Personal life
- Born: Egypt
- Died: Arabia
- Spouse: Hassan ibn Thabit
- Children: Abdurahman ibn Hassan
- Parent: Sham'un (father);
- Era: Early Islamic era
- Relatives: Maria al-Qibtiyya (sister)

Religious life
- Religion: Islam

= Sirin bint Shamun =

Wife of Hasan ibn Thabit

Sīrīn bint Shamʿūn (Arabic: سيرين بنت شمعون) was an Egyptian Coptic Christian concubine, sent with her sister Maria al-Qibtiyya as gifts to the Islamic prophet Muhammad by the Egyptian official Muqawqis in 628.

According to the historian Ibn Saad, both sisters converted to Islam while on their way to Arabia with the encouragement of Hatib ibn Abi Balta'ah, who had been sent as a messenger to a governor of Egypt.

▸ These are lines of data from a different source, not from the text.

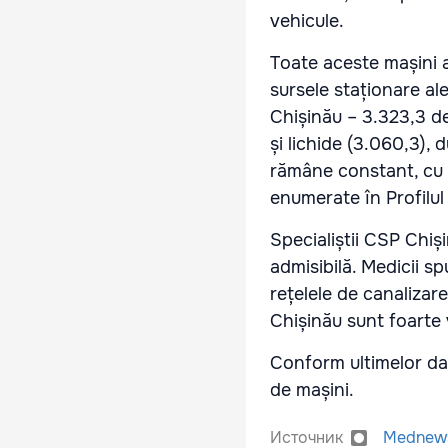
vehicule.
Toate aceste mașini a
sursele staționare al
Chișinău – 3.323,3 d
și lichide (3.060,3),
rămâne constant, cu o
enumerate în Profilul
Specialiștii CSP Chi
admisibilă. Medicii s
rețelele de canalizare
Chișinău sunt foarte 
Conform ultimelor dat
de mașini.
Источник
Mednew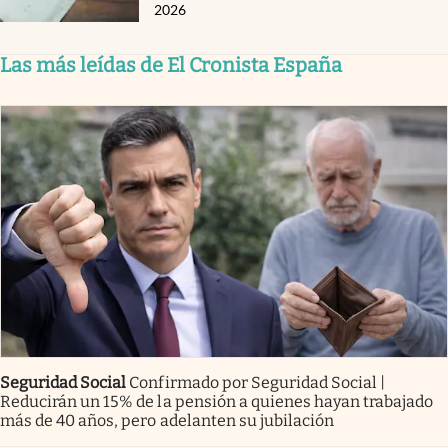
2026
Las más leídas de El Cronista España
Seguridad Social
Confirmado por Seguridad Social |
Reducirán un 15% de la pensión a quienes hayan trabajado
más de 40 años, pero adelanten su jubilación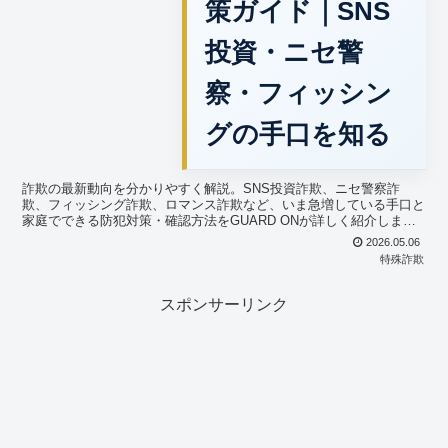
策ガイド｜SNS
投資・ニセ警
察・フィッシン
グの手口を知る
詐欺の最新動向を分かりやすく解説。SNS投資詐欺、ニセ警察詐
欺、フィッシング詐欺、ロマンス詐欺など、いま急増している手口と
家庭でできる防犯対策・確認方法をGUARD ONが詳しく紹介しま
す。
2026.05.06
特殊詐欺
スポンサーリンク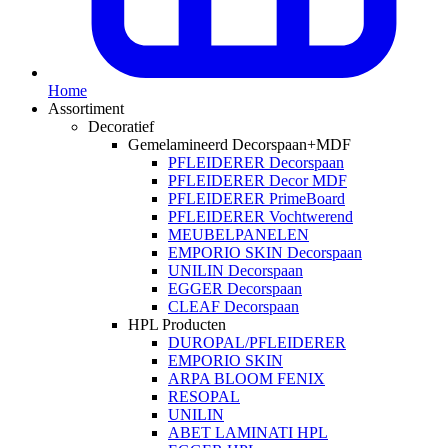
Home
Assortiment
Decoratief
Gemelamineerd Decorspaan+MDF
PFLEIDERER Decorspaan
PFLEIDERER Decor MDF
PFLEIDERER PrimeBoard
PFLEIDERER Vochtwerend
MEUBELPANELEN
EMPORIO SKIN Decorspaan
UNILIN Decorspaan
EGGER Decorspaan
CLEAF Decorspaan
HPL Producten
DUROPAL/PFLEIDERER
EMPORIO SKIN
ARPA BLOOM FENIX
RESOPAL
UNILIN
ABET LAMINATI HPL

Sirin was married to the poet Hassan ibn Thabit, and bore him a son, Abdurahman ibn Hassan.

== Life ==

=== Coming to Medina ===
Sirin's father was a prominent figure among the Copts, as mentioned by Al-Muqawqis in his conversation with the messenger of Muhammad, and she was from the village of Hafn in the province of Minya in Upper Egypt. After the Treaty of Hudaybiyyah between Muhammad and the polytheists of Mecca, he ordered the writing of letters to the kings of the world inviting them to Islam. Among these kings was Al-Muqawqis, the ruler of Egypt under the Byzantine Empire.

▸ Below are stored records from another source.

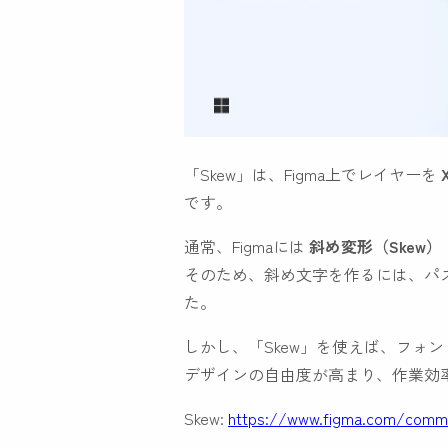
「Skew」は、Figma上でレイヤーを
です。
通常、Figmaには
斜め変形（Skew）
そのため、斜め文字を作るには、パス
た。
しかし、「Skew」を使えば、フォ
デザインの自由度が高まり、作業効
Skew:
https://www.figma.com/commun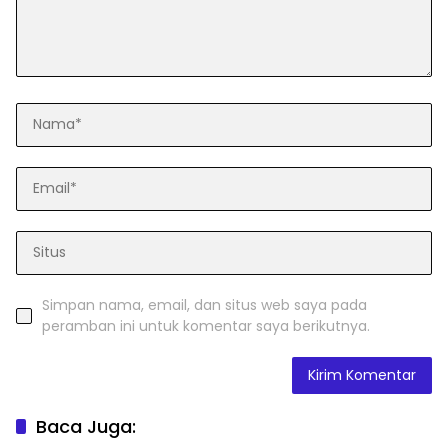
Simpan nama, email, dan situs web saya pada
peramban ini untuk komentar saya berikutnya.
Baca Juga: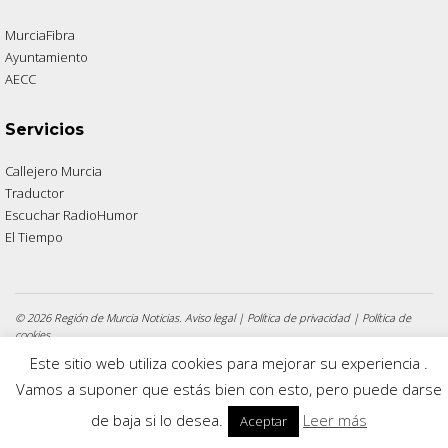
MurciaFibra
Ayuntamiento
AECC
Servicios
Callejero Murcia
Traductor
Escuchar RadioHumor
El Tiempo
© 2026 Región de Murcia Noticias.
Aviso legal
|
Política de privacidad
|
Política de
cookies
Este sitio web utiliza cookies para mejorar su experiencia .
Vamos a suponer que estás bien con esto, pero puede darse
de baja si lo desea.
Leer más
Aceptar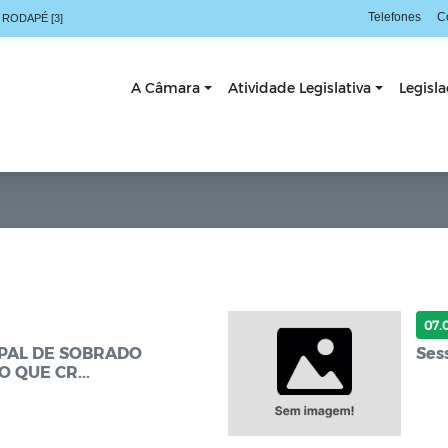
Telefones
C
 RODAPÉ [3]
A Câmara
Atividade Legislativa
Legisl
07.
PAL DE SOBRADO
Ses
 QUE CR...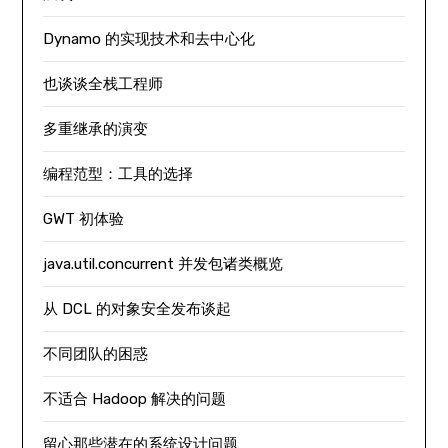
Dynamo 的实现技术和去中心化
也谈谈全栈工程师
多重继承的演变
编程范型：工具的选择
GWT 初体验
java.util.concurrent 并发包诸类概览
从 DCL 的对象安全发布谈起
不同团队的困惑
不适合 Hadoop 解决的问题
留心那些潜在的系统设计问题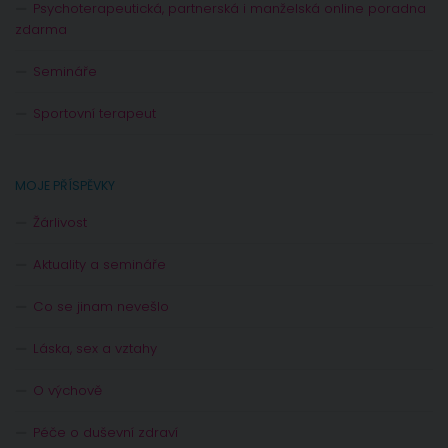
Psychoterapeutická, partnerská i manželská online poradna
zdarma
Semináře
Sportovní terapeut
MOJE PŘÍSPĚVKY
Žárlivost
Aktuality a semináře
Co se jinam nevešlo
Láska, sex a vztahy
O výchově
Péče o duševní zdraví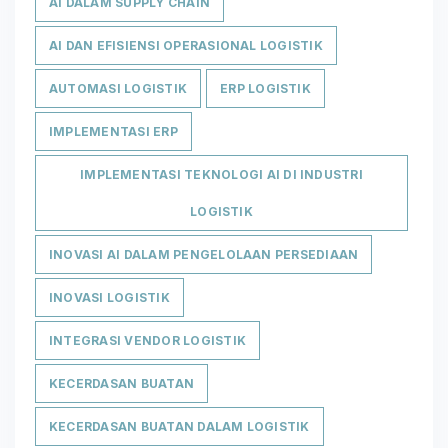
AI DALAM SUPPLY CHAIN
AI DAN EFISIENSI OPERASIONAL LOGISTIK
AUTOMASI LOGISTIK
ERP LOGISTIK
IMPLEMENTASI ERP
IMPLEMENTASI TEKNOLOGI AI DI INDUSTRI
LOGISTIK
INOVASI AI DALAM PENGELOLAAN PERSEDIAAN
INOVASI LOGISTIK
INTEGRASI VENDOR LOGISTIK
KECERDASAN BUATAN
KECERDASAN BUATAN DALAM LOGISTIK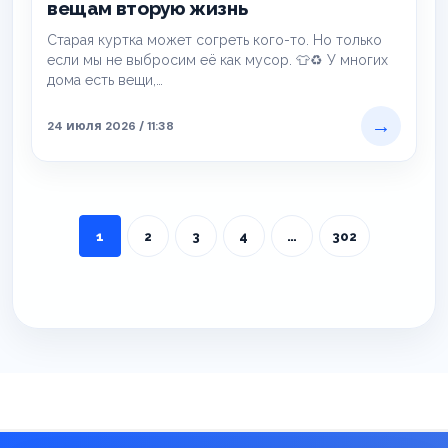
вещам вторую жизнь
Старая куртка может согреть кого-то. Но только
если мы не выбросим её как мусор. 👕♻️ У многих
дома есть вещи,…
→
24 июля 2026 / 11:38
1
2
3
4
…
302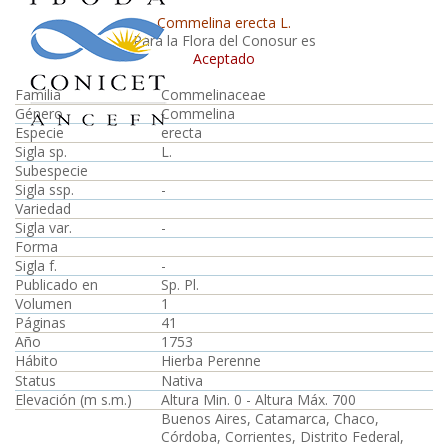
Commelina erecta L.
Para la Flora del Conosur es
Aceptado
Familia
Commelinaceae
Género
Commelina
Especie
erecta
Sigla sp.
L.
Subespecie
Sigla ssp.
-
Variedad
Sigla var.
-
Forma
Sigla f.
-
Publicado en
Sp. Pl.
Volumen
1
Páginas
41
Año
1753
Hábito
Hierba Perenne
Status
Nativa
Elevación (m s.m.)
Altura Min. 0 - Altura Máx. 700
Buenos Aires, Catamarca, Chaco,
Córdoba, Corrientes, Distrito Federal,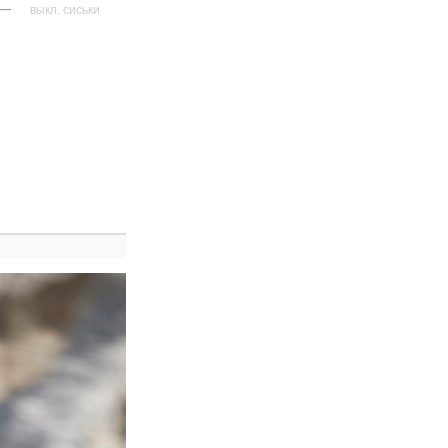
—
выкл. сиськи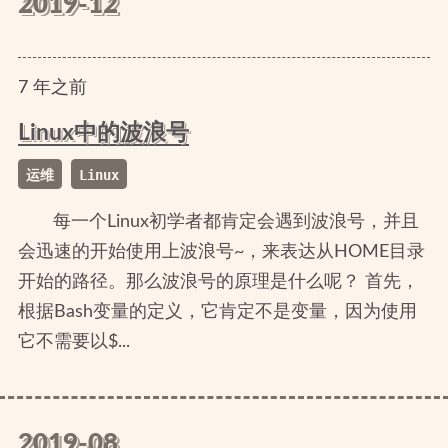
2019-12
7
年
之前
Linux中的波浪号
运维
Linux
每一个Linux初学者都肯定会遇到波浪号，并且
会迅速的开始使用上波浪号~，来表达从HOME目录
开始的路径。那么波浪号的原理是什么呢？ 首先，
根据Bash变量的定义，它肯定不是变量，因为使用
它不需要以$...
2019-08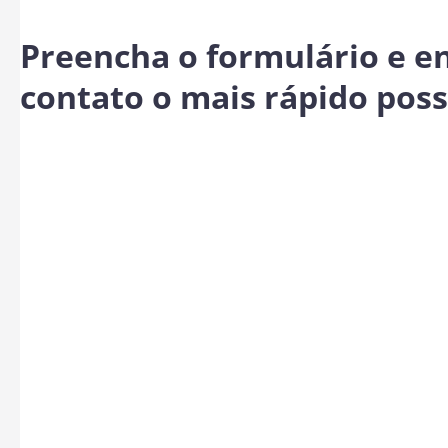
Preencha o formulário e 
contato o mais rápido poss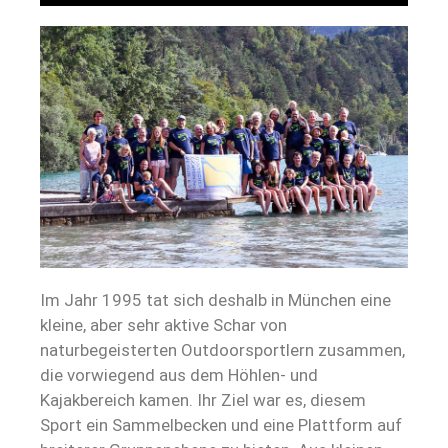
Im Jahr 1995 tat sich deshalb in München eine
kleine, aber sehr aktive Schar von
naturbegeisterten Outdoorsportlern zusammen,
die vorwiegend aus dem Höhlen- und
Kajakbereich kamen. Ihr Ziel war es, diesem
Sport ein Sammelbecken und eine Plattform auf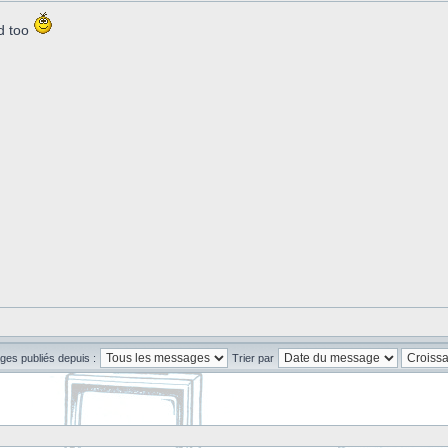
d too
ges publiés depuis :
Trier par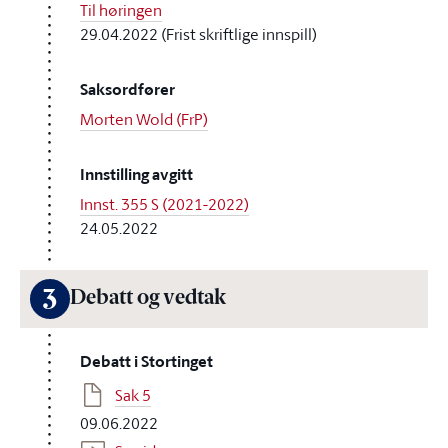
Til høringen
29.04.2022 (Frist skriftlige innspill)
Saksordfører
Morten Wold (FrP)
Innstilling avgitt
Innst. 355 S (2021-2022)
24.05.2022
3
Debatt og vedtak
Debatt i Stortinget
Sak 5
09.06.2022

When Muhammad sent a letter to Al-Muqawqis, the ruler of Alexandria and the representative of the Byzantine Empire in Egypt, he sent it with Hatib ibn Abi Balta'ah. Hatib took Muhammad's letter to Egypt and entered upon Al-Muqawqis, who welcomed him. As Hatib spoke, Al-Muqawqis listened attentively and then said to him, "O man, we have a religion that we will not abandon except for what is better than it." Al-Muqawqis was impressed by Hatib's words and said to him, "I have considered the matter of this Prophet and found that he does not enjoin anything reprehensible, nor does he prohibit anything desirable. I did not find him to be a misled sorcerer or a lying priest. With him, I found the signs of prophethood in his revelation of hidden secrets. I will consider further."

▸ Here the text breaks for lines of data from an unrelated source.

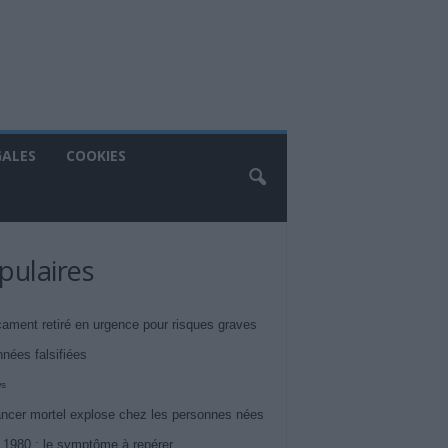
GALES
COOKIES
pulaires
ament retiré en urgence pour risques graves
nnées falsifiées
ws
ncer mortel explose chez les personnes nées
 1980 : le symptôme à repérer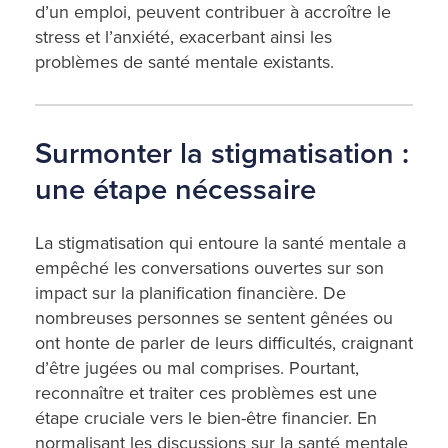
d’un emploi, peuvent contribuer à accroître le
stress et l’anxiété, exacerbant ainsi les
problèmes de santé mentale existants.
Surmonter la stigmatisation :
une étape nécessaire
La stigmatisation qui entoure la santé mentale a
empêché les conversations ouvertes sur son
impact sur la planification financière. De
nombreuses personnes se sentent gênées ou
ont honte de parler de leurs difficultés, craignant
d’être jugées ou mal comprises. Pourtant,
reconnaître et traiter ces problèmes est une
étape cruciale vers le bien-être financier. En
normalisant les discussions sur la santé mentale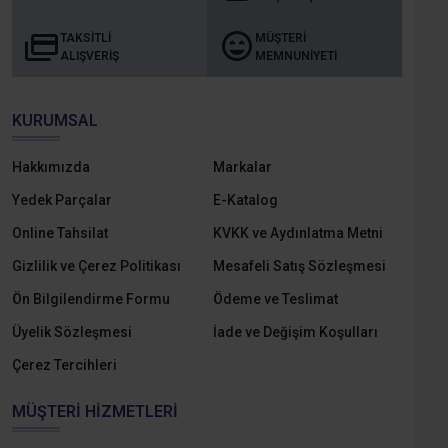
TAKSITLI
MÜŞTERI
ALIŞVERIŞ
MEMNUNIYETI
KURUMSAL
Hakkımızda
Markalar
Yedek Parçalar
E-Katalog
Online Tahsilat
KVKK ve Aydınlatma Metni
Gizlilik ve Çerez Politikası
Mesafeli Satış Sözleşmesi
Ön Bilgilendirme Formu
Ödeme ve Teslimat
Üyelik Sözleşmesi
İade ve Değişim Koşulları
Çerez Tercihleri
MÜŞTERI HIZMETLERI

Al-Muqawqis sealed Muhammad's letter and wrote to him:

"In the name of Allah, the Most Gracious, the Most Merciful: To Muhammad ibn Abdullah, from Al-Muqawqis, the great of the Copts, peace be upon you. After this,

I have read your letter and understood its contents and your call. I have learned that a prophet remains, and I had thought he would emerge in Syria. I have honored your messenger, and I am sending you two of my maidservants who hold a high place among the Copts, along with garments, and I have sent you a mule for you to ride, peace be upon you."

The gift comprised two maidservants: Maria and her sister Serene. On their way back to Al-Madinah, Hatib offered Islam to them, and they embraced it.